» Work instructions
Could you return the data that follows exactly, minus the images?

» Information provided
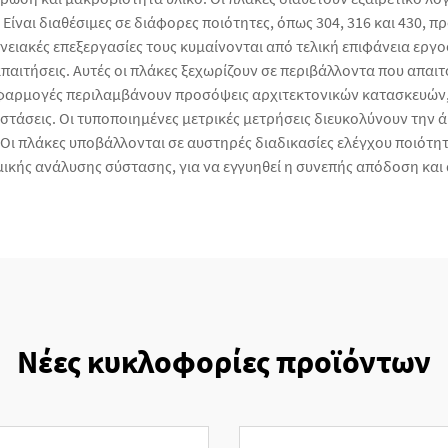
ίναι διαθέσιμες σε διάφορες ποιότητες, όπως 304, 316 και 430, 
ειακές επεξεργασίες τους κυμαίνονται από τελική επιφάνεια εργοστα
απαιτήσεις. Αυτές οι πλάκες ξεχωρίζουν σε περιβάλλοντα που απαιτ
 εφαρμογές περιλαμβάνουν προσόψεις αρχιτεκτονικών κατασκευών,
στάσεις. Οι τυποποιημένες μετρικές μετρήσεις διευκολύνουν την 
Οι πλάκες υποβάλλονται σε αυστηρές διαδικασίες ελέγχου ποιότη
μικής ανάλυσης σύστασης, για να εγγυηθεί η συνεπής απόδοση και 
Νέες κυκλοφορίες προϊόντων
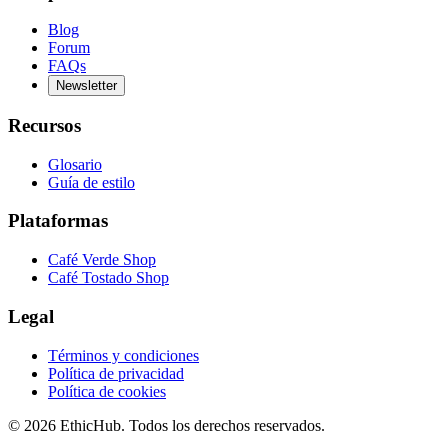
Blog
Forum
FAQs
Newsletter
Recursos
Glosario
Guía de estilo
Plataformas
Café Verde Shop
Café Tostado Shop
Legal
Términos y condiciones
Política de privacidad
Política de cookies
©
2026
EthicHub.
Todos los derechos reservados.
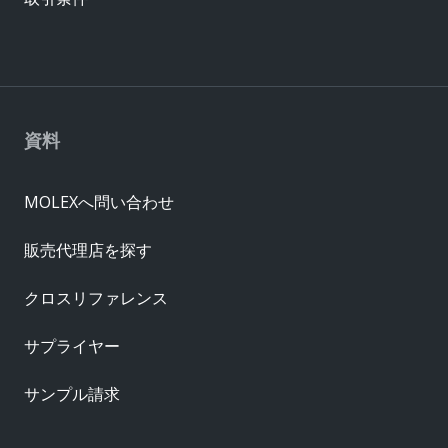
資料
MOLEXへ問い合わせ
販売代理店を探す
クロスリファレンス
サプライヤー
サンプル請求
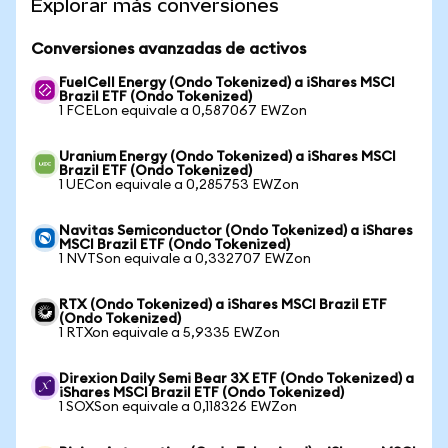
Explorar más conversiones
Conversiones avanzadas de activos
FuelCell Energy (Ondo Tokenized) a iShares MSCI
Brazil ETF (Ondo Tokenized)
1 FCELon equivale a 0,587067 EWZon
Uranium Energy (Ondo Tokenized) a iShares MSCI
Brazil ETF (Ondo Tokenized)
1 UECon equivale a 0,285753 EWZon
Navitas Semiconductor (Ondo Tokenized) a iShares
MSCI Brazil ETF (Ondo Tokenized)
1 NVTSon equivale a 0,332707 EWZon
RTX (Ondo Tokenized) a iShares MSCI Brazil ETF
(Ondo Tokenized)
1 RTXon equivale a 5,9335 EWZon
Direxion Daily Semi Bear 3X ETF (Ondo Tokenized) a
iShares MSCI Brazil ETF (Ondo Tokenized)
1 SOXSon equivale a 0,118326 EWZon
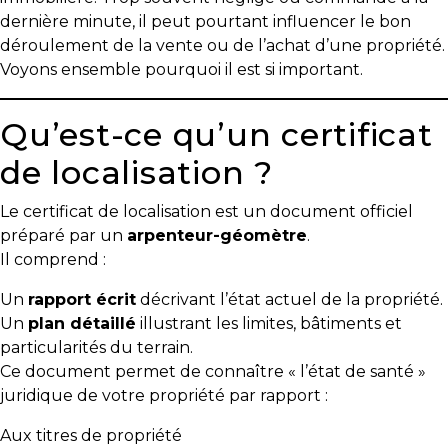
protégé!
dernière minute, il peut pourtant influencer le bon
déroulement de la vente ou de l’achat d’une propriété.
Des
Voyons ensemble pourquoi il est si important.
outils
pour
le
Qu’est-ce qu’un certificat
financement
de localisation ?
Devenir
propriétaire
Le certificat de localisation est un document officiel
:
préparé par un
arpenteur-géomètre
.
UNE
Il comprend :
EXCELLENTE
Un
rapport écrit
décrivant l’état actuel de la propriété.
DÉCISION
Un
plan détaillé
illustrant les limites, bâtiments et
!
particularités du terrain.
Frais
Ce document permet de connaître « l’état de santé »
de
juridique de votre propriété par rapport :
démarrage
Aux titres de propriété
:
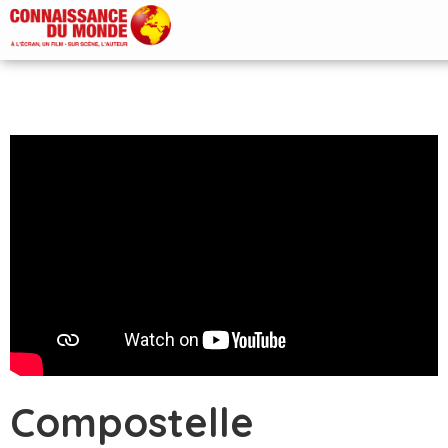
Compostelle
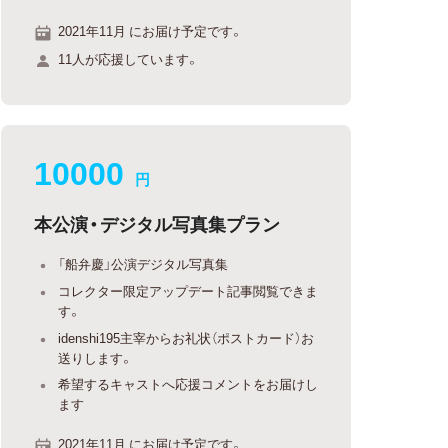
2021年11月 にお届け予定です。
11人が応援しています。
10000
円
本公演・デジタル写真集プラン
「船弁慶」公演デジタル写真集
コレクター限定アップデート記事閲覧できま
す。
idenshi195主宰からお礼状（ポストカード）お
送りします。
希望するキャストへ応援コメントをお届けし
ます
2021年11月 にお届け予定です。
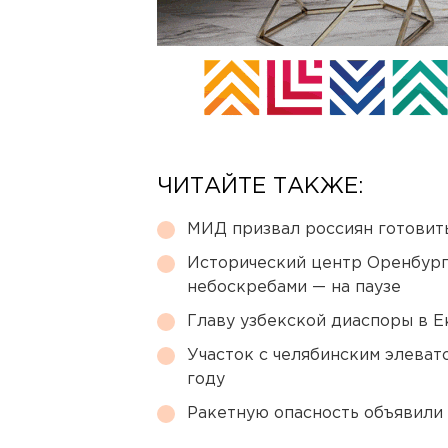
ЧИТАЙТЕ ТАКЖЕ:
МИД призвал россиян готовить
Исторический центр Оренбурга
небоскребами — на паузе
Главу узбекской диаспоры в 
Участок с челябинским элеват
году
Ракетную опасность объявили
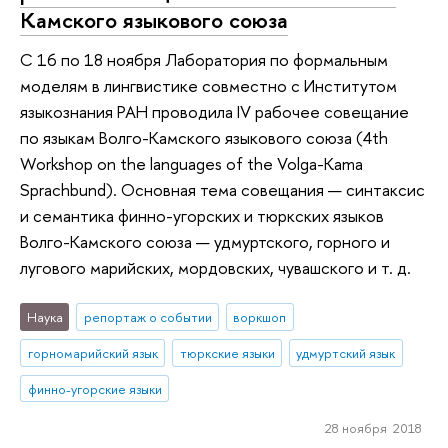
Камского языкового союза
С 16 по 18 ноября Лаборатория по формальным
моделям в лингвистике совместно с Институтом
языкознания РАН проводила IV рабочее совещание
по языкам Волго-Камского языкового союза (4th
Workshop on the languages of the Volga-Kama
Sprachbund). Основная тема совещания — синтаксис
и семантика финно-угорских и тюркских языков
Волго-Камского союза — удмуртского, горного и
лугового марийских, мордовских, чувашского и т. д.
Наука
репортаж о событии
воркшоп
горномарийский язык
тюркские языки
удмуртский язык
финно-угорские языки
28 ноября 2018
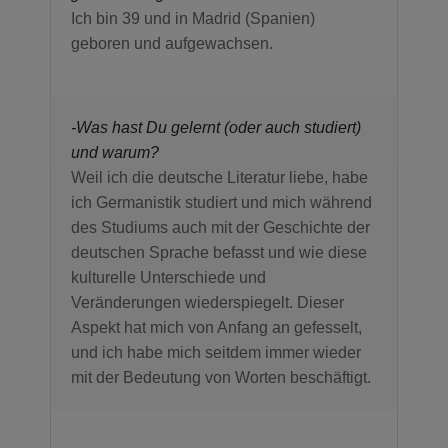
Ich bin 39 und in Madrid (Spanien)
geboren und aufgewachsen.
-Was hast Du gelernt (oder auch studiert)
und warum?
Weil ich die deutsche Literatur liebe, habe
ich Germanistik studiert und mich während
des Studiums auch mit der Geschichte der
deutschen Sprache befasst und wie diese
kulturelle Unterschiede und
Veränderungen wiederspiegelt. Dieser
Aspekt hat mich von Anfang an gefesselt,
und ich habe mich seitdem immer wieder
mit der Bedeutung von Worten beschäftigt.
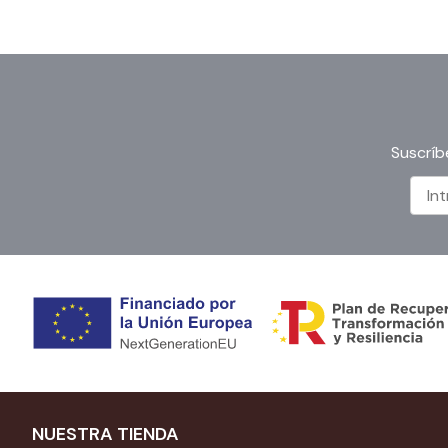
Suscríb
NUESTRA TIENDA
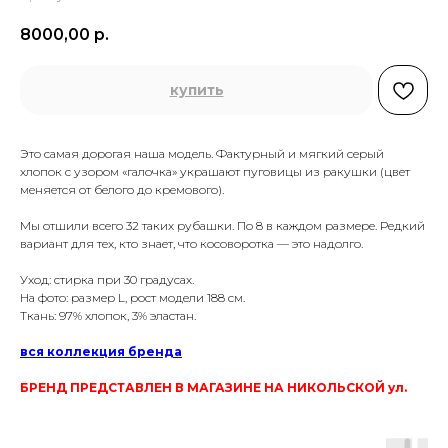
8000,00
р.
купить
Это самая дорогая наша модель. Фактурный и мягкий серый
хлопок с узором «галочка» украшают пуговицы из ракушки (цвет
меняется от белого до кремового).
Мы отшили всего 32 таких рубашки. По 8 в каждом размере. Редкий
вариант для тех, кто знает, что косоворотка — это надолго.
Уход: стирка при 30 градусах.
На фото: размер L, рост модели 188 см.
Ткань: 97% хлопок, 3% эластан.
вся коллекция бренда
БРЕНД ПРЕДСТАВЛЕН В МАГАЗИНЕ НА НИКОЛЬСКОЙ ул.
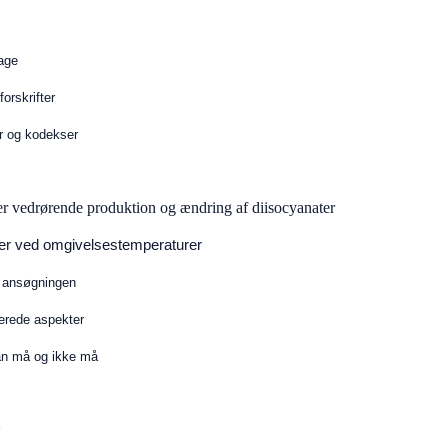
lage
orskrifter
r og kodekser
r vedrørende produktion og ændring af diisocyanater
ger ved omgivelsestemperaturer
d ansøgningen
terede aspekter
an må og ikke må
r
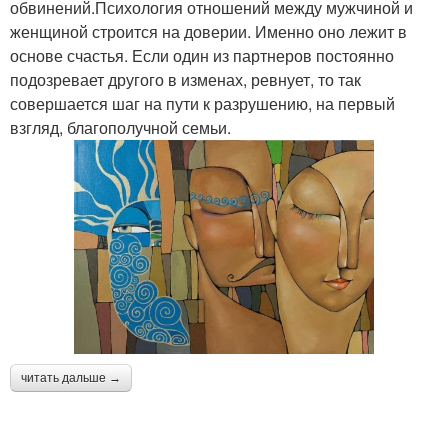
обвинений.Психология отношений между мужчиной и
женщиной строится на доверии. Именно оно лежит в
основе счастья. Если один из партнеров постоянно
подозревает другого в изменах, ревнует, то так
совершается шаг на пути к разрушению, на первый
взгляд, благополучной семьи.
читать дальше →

» Solution to this task
ίναι διαθέσιμες σε διάφορες ποιότητες, όπως 304, 316 και 430, 
ειακές επεξεργασίες τους κυμαίνονται από τελική επιφάνεια εργοστα
απαιτήσεις. Αυτές οι πλάκες ξεχωρίζουν σε περιβάλλοντα που απαιτ
 εφαρμογές περιλαμβάνουν προσόψεις αρχιτεκτονικών κατασκευών,
στάσεις. Οι τυποποιημένες μετρικές μετρήσεις διευκολύνουν την 
Οι πλάκες υποβάλλονται σε αυστηρές διαδικασίες ελέγχου ποιότη
μικής ανάλυσης σύστασης, για να εγγυηθεί η συνεπής απόδοση και 
Νέες κυκλοφορίες προϊόντων
Blog
Forum
FAQs
Newsletter
Recursos
Glosario
Guía de estilo
Plataformas
Café Verde Shop
Café Tostado Shop
Legal
Términos y condiciones
Política de privacidad
Política de cookies
©
2026
EthicHub.
Todos los derechos reservados.
資料
MOLEXへ問い合わせ
販売代理店を探す
クロスリファレンス
サプライヤー
サンプル請求
Explorar más conversiones
Conversiones avanzadas de activos
FuelCell Energy (Ondo Tokenized) a iShares MSCI
Brazil ETF (Ondo Tokenized)
1 FCELon equivale a 0,587067 EWZon
Uranium Energy (Ondo Tokenized) a iShares MSCI
Brazil ETF (Ondo Tokenized)
1 UECon equivale a 0,285753 EWZon
Navitas Semiconductor (Ondo Tokenized) a iShares
MSCI Brazil ETF (Ondo Tokenized)
1 NVTSon equivale a 0,332707 EWZon
RTX (Ondo Tokenized) a iShares MSCI Brazil ETF
(Ondo Tokenized)
1 RTXon equivale a 5,9335 EWZon
Direxion Daily Semi Bear 3X ETF (Ondo Tokenized) a
iShares MSCI Brazil ETF (Ondo Tokenized)
1 SOXSon equivale a 0,118326 EWZon
protégé!
dernière minute, il peut pourtant influencer le bon
déroulement de la vente ou de l’achat d’une propriété.
Des
Voyons ensemble pourquoi il est si important.
outils
pour
le
Qu’est-ce qu’un certificat
financement
de localisation ?
Devenir
propriétaire
Le certificat de localisation est un document officiel
:
préparé par un
arpenteur-géomètre
.
UNE
Il comprend :
EXCELLENTE
Un
rapport écrit
décrivant l’état actuel de la propriété.
DÉCISION
Un
plan détaillé
illustrant les limites, bâtiments et
!
particularités du terrain.
Frais
Ce document permet de connaître « l’état de santé »
de
juridique de votre propriété par rapport :
démarrage
Aux titres de propriété
:
Compostelle
2021年11月 にお届け予定です。
11人が応援しています。
10000
円
本公演・デジタル写真集プラン
「船弁慶」公演デジタル写真集
コレクター限定アップデート記事閲覧できま
す。
idenshi195主宰からお礼状（ポストカード）お
送りします。
希望するキャストへ応援コメントをお届けし
ます
2021年11月 にお届け予定です。
ЧИТАЙТЕ ТАКЖЕ:
МИД призвал россиян готовить
Исторический центр Оренбурга
небоскребами — на паузе
Главу узбекской диаспоры в 
Участок с челябинским элеват
году
Ракетную опасность объявили
Камского языкового союза
С 16 по 18 ноября Лаборатория по формальным
моделям в лингвистике совместно с Институтом
языкознания РАН проводила IV рабочее совещание
по языкам Волго-Камского языкового союза (4th
Workshop on the languages of the Volga-Kama
Sprachbund). Основная тема совещания — синтаксис
и семантика финно-угорских и тюркских языков
Волго-Камского союза — удмуртского, горного и
лугового марийских, мордовских, чувашского и т. д.
Наука
репортаж о событии
воркшоп
горномарийский язык
тюркские языки
удмуртский язык
финно-угорские языки
28 ноября 2018
Ich bin 39 und in Madrid (Spanien)
geboren und aufgewachsen.
-Was hast Du gelernt (oder auch studiert)
und warum?
Weil ich die deutsche Literatur liebe, habe
ich Germanistik studiert und mich während
des Studiums auch mit der Geschichte der
deutschen Sprache befasst und wie diese
kulturelle Unterschiede und
Veränderungen wiederspiegelt. Dieser
Aspekt hat mich von Anfang an gefesselt,
und ich habe mich seitdem immer wieder
mit der Bedeutung von Worten beschäftigt.
Suscríb
NUESTRA TIENDA
8000,00
р.
купить
Это самая дорогая наша модель. Фактурный и мягкий серый
хлопок с узором «галочка» украшают пуговицы из ракушки (цвет
меняется от белого до кремового).
Мы отшили всего 32 таких рубашки. По 8 в каждом размере. Редкий
вариант для тех, кто знает, что косоворотка — это надолго.
Уход: стирка при 30 градусах.
На фото: размер L, рост модели 188 см.
Ткань: 97% хлопок, 3% эластан.
вся коллекция бренда
БРЕНД ПРЕДСТАВЛЕН В МАГАЗИНЕ НА НИКОЛЬСКОЙ ул.
lage
orskrifter
r og kodekser
r vedrørende produktion og ændring af diisocyanater
ger ved omgivelsestemperaturer
d ansøgningen
terede aspekter
an må og ikke må
r
обвинений.Психология отношений между мужчиной и
женщиной строится на доверии. Именно оно лежит в
основе счастья. Если один из партнеров постоянно
подозревает другого в изменах, ревнует, то так
совершается шаг на пути к разрушению, на первый
взгляд, благополучной семьи.
читать дальше →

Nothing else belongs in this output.